Final answer:
The change in entropy (ΔS) for the adiabatic compression of 1.98 moles of an ideal monatomic gas, which goes from 328 K to 420 K, is 6.10 J/K when rounded to two decimal places.
Step-by-step explanation:
To calculate the change in entropy (ΔS) for the adiabatic compression of an ideal monatomic gas, we must first understand that in an adiabatic process, there is no heat exchange with the surroundings, making ΔQ equal to zero. However, this does not mean that the entropy of the system remains constant since the gas is being compressed and reaches a new equilibrium temperature. The change in entropy can be calculated using the following formula for a monatomic ideal gas:
ΔS = nCvln(T2/T1)
Where ΔS is the change in entropy, n is the number of moles, Cv is the molar heat capacity at constant volume for a monatomic ideal gas (which is 3/2 R), T2 is the final temperature, and T1 is the initial temperature of the gas.
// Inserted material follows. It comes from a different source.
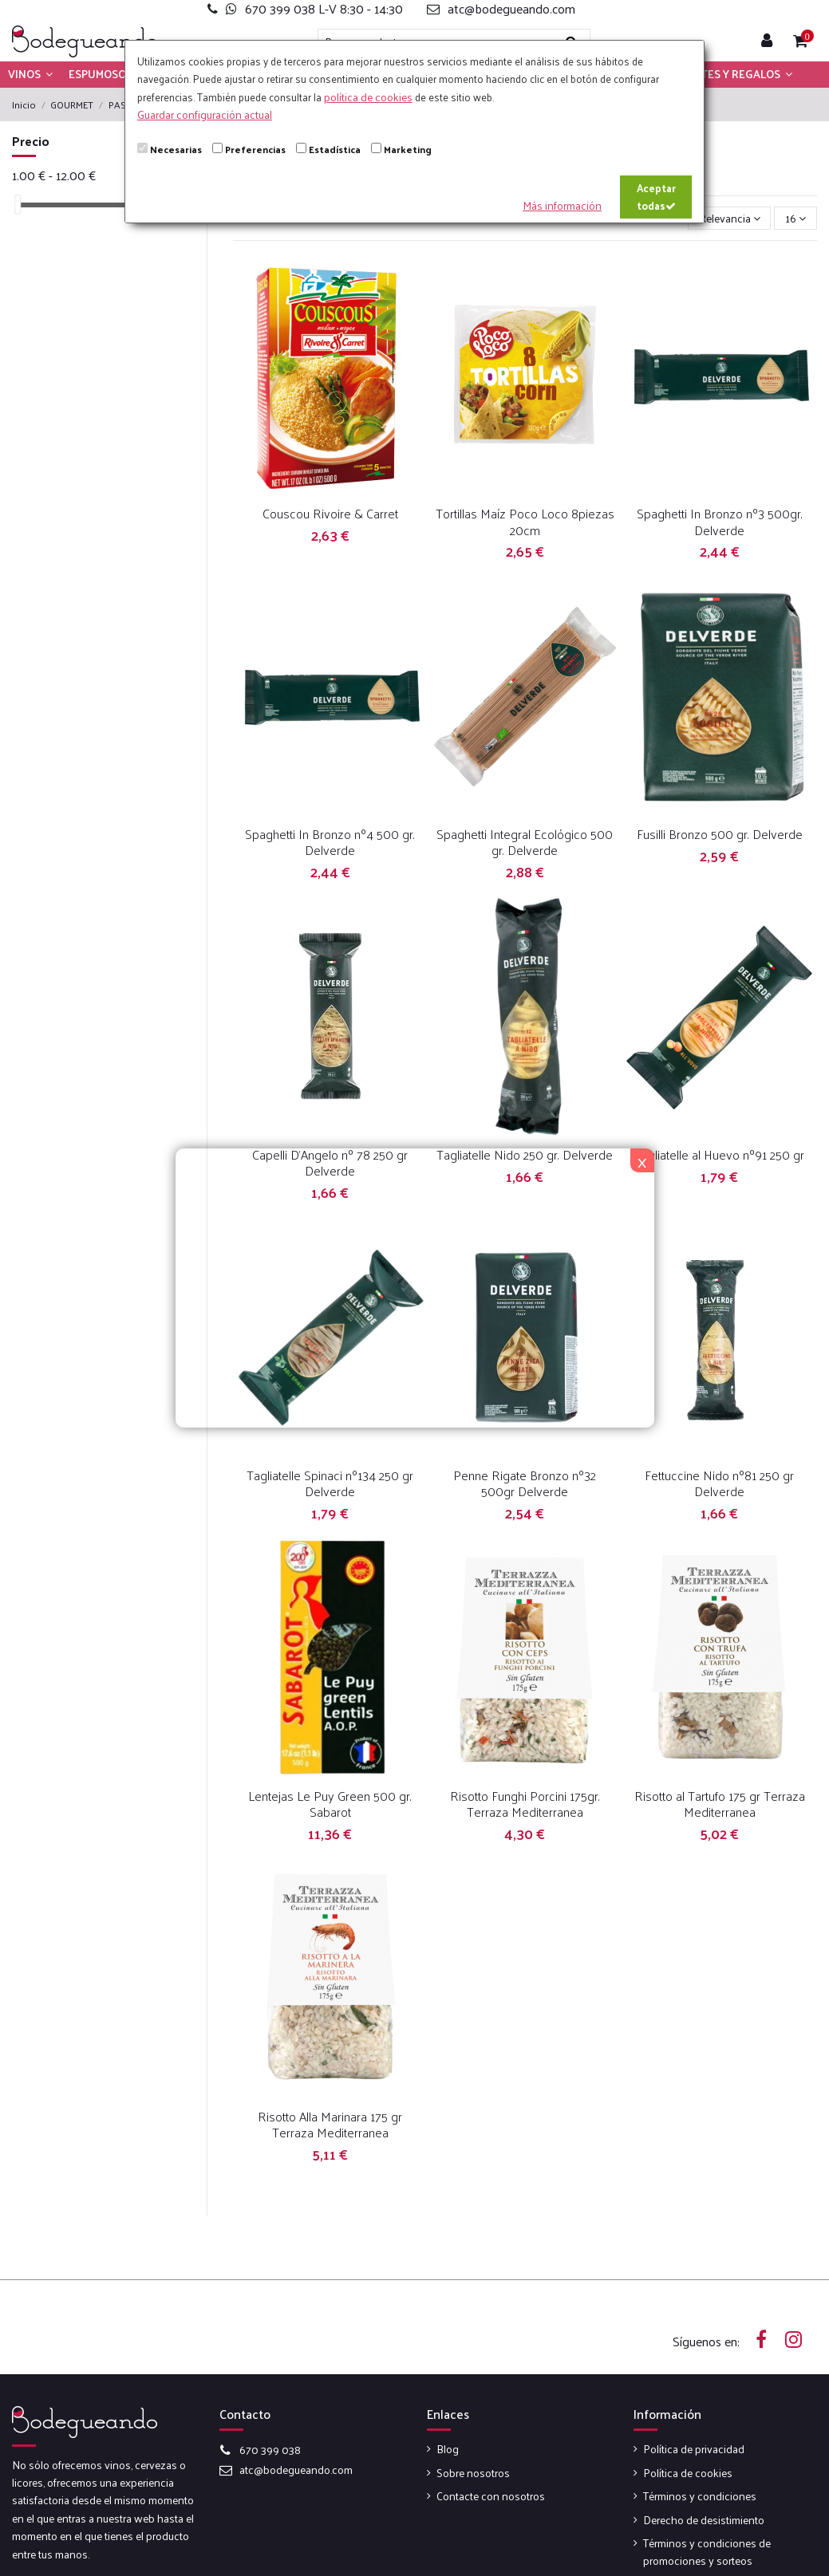 The height and width of the screenshot is (2576, 829). Describe the element at coordinates (330, 2124) in the screenshot. I see `Risotto Alla Marinara 175 gr Terraza Mediterranea` at that location.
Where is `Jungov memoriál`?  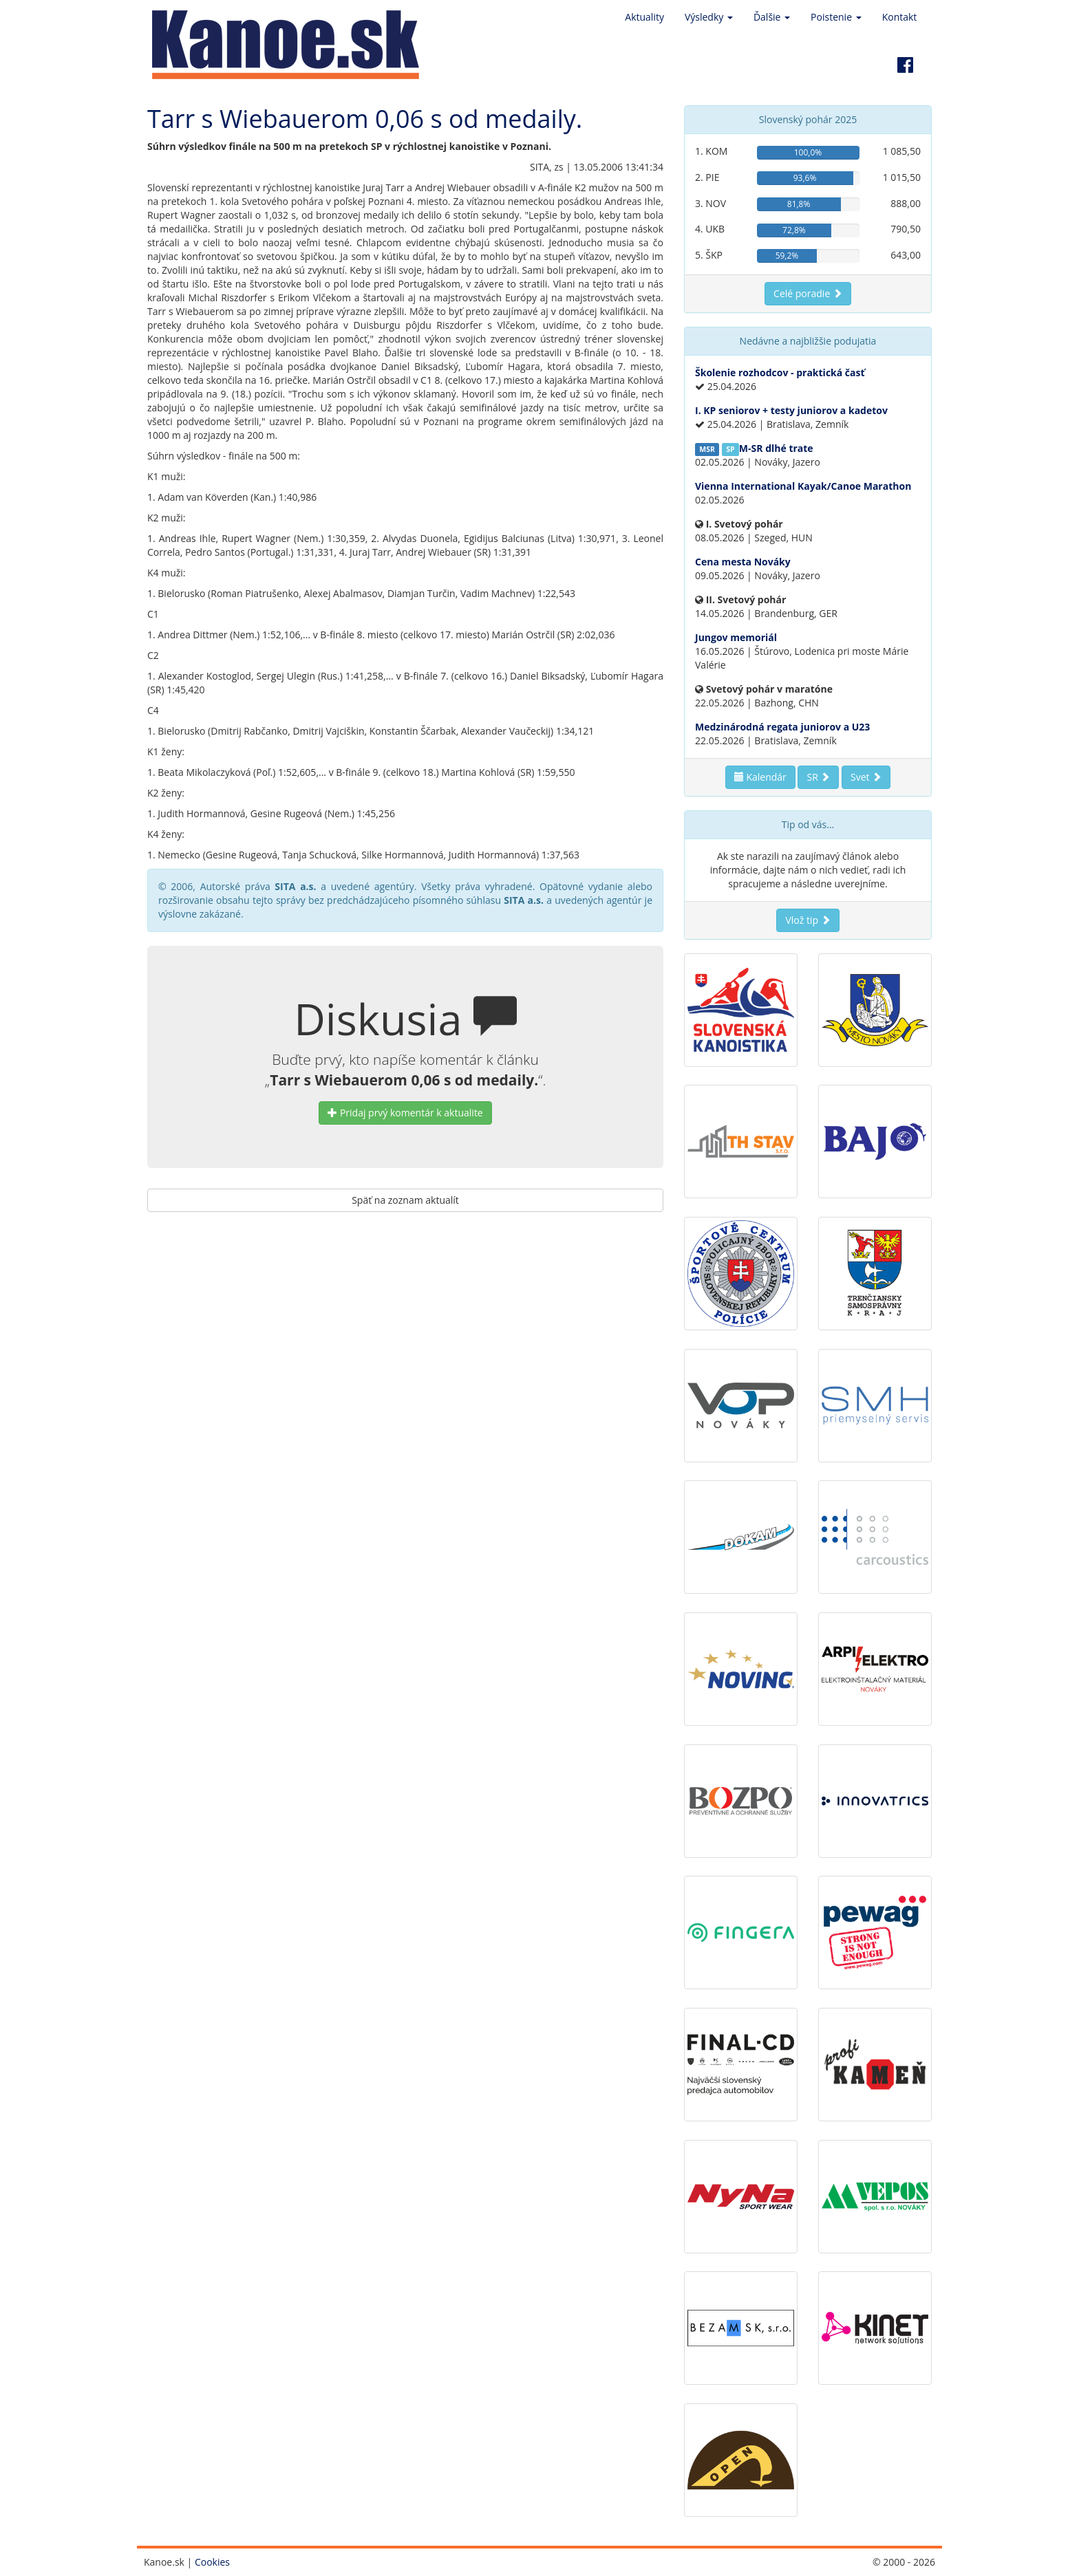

Plugging in the values:
ΔS = 1.98 moles × (3/2 × 8.314 J/mol·K) × ln(420 K / 328 K)
Now we perform the calculation:
ΔS = 1.98 × 12.471 × ln(1.2805)
ΔS = 1.98 × 12.471 × 0.2474
ΔS = 6.1042 J/K (rounded to two decimal places)
The change in entropy for this adiabatic compression process is 6.10 J/K when rounded to two decimal places.